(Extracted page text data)
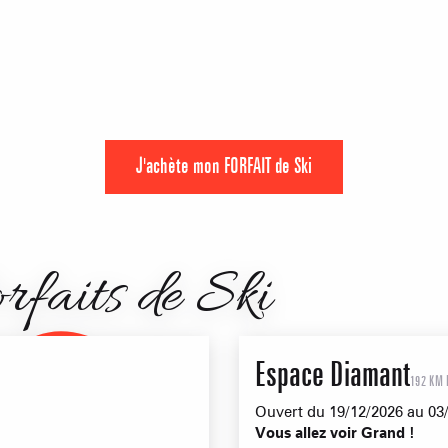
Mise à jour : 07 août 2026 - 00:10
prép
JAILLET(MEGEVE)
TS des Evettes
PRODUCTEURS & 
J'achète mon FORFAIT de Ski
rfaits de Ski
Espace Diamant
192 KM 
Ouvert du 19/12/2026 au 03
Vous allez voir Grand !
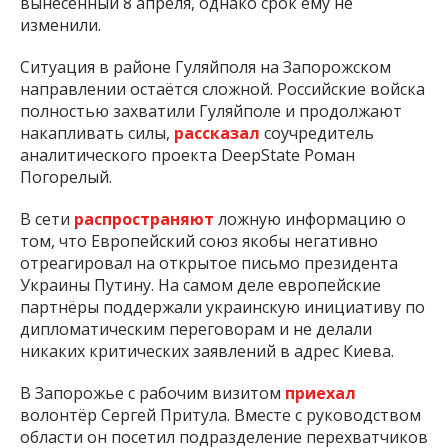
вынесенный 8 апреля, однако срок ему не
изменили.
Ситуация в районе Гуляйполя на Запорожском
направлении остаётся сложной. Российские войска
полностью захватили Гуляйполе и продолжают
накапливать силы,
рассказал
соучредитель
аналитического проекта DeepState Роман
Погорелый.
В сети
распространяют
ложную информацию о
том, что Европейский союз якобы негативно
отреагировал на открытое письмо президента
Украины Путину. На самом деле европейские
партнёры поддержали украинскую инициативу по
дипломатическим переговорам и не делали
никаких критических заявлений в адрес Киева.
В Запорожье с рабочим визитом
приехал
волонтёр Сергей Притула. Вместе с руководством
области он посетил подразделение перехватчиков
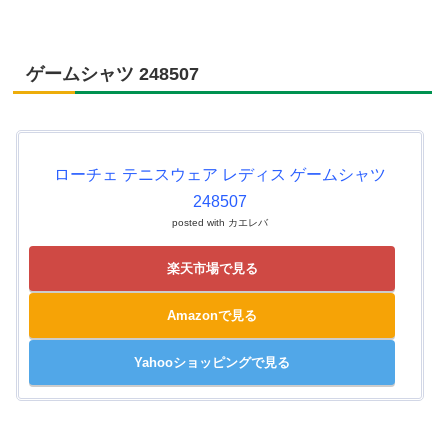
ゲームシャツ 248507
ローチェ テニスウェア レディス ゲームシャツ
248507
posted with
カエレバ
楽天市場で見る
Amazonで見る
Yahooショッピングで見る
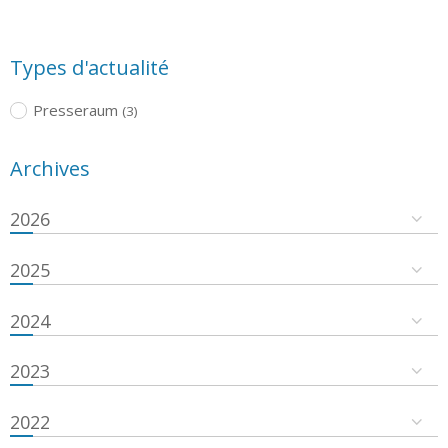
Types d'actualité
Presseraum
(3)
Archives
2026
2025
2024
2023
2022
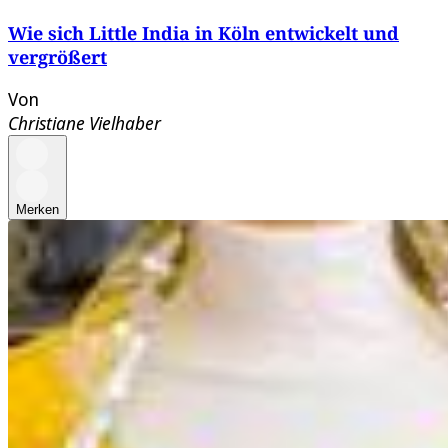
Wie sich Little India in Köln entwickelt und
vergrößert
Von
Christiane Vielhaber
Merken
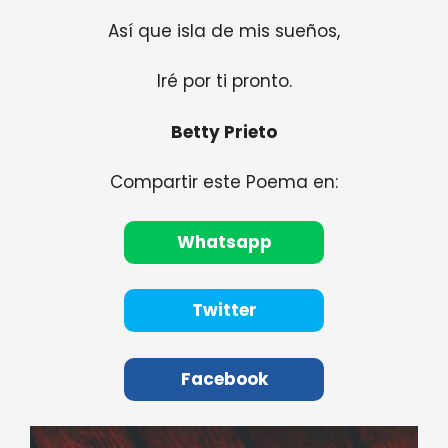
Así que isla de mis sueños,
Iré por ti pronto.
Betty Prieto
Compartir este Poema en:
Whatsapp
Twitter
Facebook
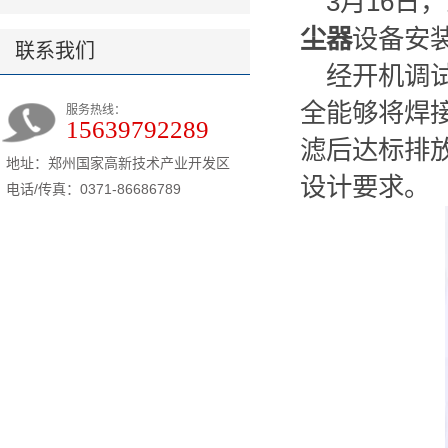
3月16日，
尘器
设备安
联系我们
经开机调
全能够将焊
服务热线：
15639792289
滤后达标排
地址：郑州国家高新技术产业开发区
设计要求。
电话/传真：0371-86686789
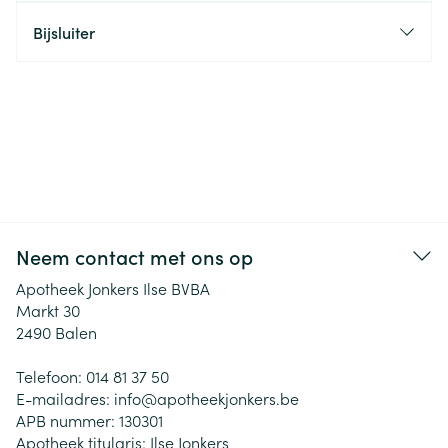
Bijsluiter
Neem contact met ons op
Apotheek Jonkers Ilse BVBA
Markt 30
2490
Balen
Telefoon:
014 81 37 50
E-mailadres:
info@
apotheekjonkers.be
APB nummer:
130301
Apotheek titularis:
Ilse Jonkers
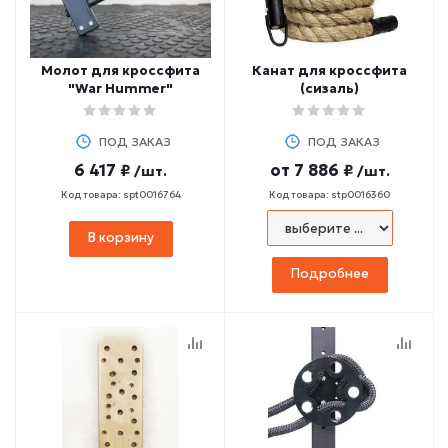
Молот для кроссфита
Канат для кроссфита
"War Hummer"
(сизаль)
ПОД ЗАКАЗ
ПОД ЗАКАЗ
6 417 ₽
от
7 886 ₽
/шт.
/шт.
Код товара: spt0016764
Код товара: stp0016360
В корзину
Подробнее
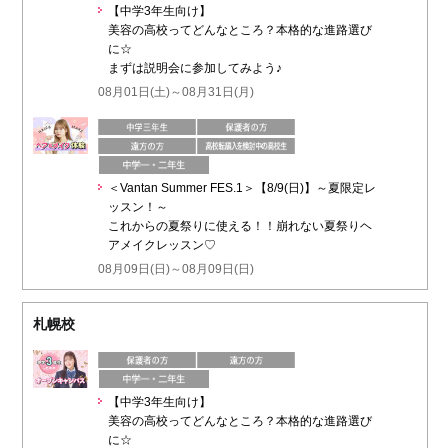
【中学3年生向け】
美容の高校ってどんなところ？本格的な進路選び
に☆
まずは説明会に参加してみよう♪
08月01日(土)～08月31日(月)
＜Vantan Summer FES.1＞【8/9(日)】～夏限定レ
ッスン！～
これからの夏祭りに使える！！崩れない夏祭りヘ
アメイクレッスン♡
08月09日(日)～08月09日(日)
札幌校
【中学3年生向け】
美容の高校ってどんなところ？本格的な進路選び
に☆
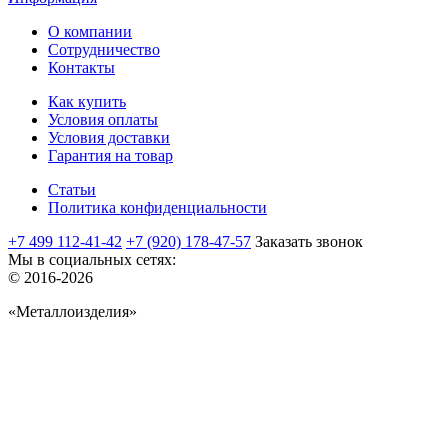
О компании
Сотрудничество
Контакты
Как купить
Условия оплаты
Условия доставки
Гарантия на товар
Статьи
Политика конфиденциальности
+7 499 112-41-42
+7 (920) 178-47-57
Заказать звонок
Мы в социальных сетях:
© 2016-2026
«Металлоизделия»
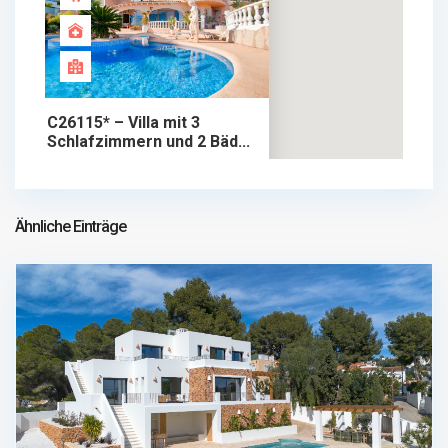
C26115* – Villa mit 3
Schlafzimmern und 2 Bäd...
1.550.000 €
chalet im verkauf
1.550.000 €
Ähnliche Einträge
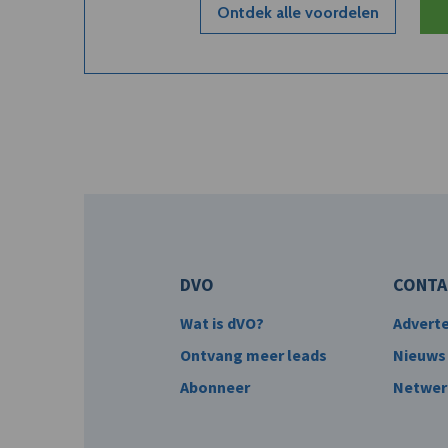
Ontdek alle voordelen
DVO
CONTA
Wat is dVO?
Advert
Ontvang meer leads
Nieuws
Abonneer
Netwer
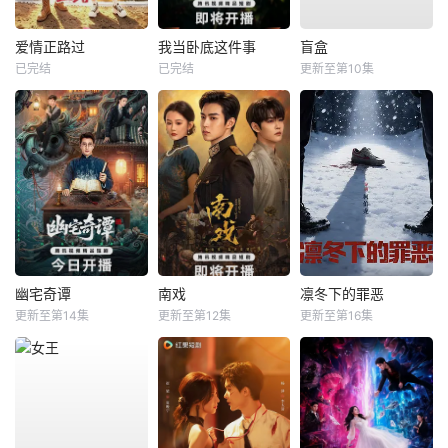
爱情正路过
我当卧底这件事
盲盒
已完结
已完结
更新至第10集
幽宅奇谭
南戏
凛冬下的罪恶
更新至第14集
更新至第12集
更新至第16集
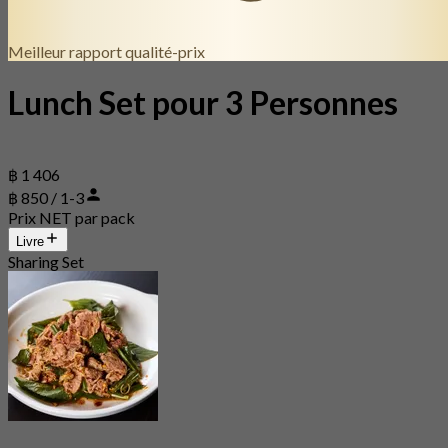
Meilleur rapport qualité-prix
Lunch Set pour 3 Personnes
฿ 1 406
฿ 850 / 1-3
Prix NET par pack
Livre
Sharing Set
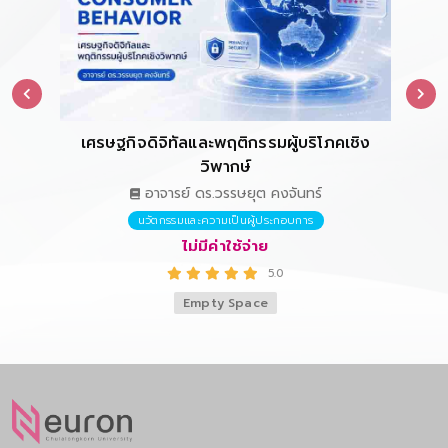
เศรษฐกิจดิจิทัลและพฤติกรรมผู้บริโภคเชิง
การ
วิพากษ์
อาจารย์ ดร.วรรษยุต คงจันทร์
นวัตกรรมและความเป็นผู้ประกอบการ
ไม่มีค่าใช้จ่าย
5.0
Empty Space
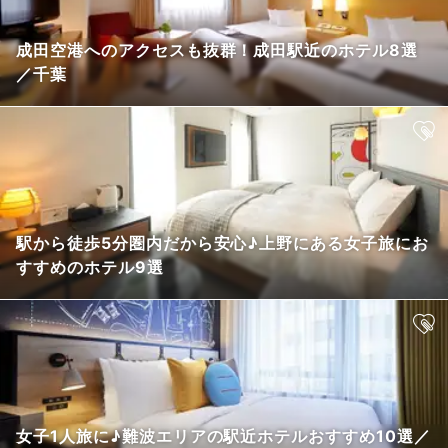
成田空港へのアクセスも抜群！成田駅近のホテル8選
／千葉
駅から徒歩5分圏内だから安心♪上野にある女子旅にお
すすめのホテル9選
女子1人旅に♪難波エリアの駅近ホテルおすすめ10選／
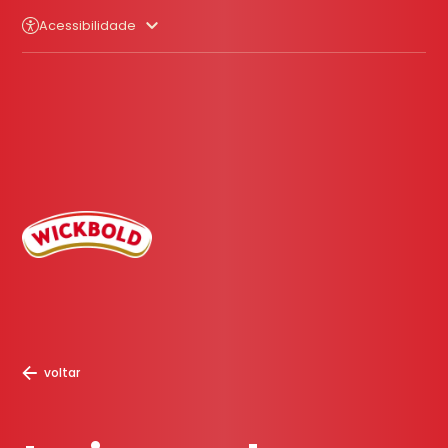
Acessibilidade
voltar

## WORK REQUEST
The copy should hold only the lines from the one with "Wie sich Little India in Köln entwickelt und" through the one with "地址：郑州国家高新技术产业开发区", exactly as they stand above. Leave out the pictures.

## RESULT FOR THIS TASK
Wie sich Little India in Köln entwickelt und
vergrößert
Von
Christiane Vielhaber
Merken
Así que isla de mis sueños,
Iré por ti pronto.
Betty Prieto
Compartir este Poema en:
Whatsapp
Twitter
Facebook
3月16日，
尘器
设备安
联系我们
经开机调
全能够将焊
服务热线：
15639792289
滤后达标排
地址：郑州国家高新技术产业开发区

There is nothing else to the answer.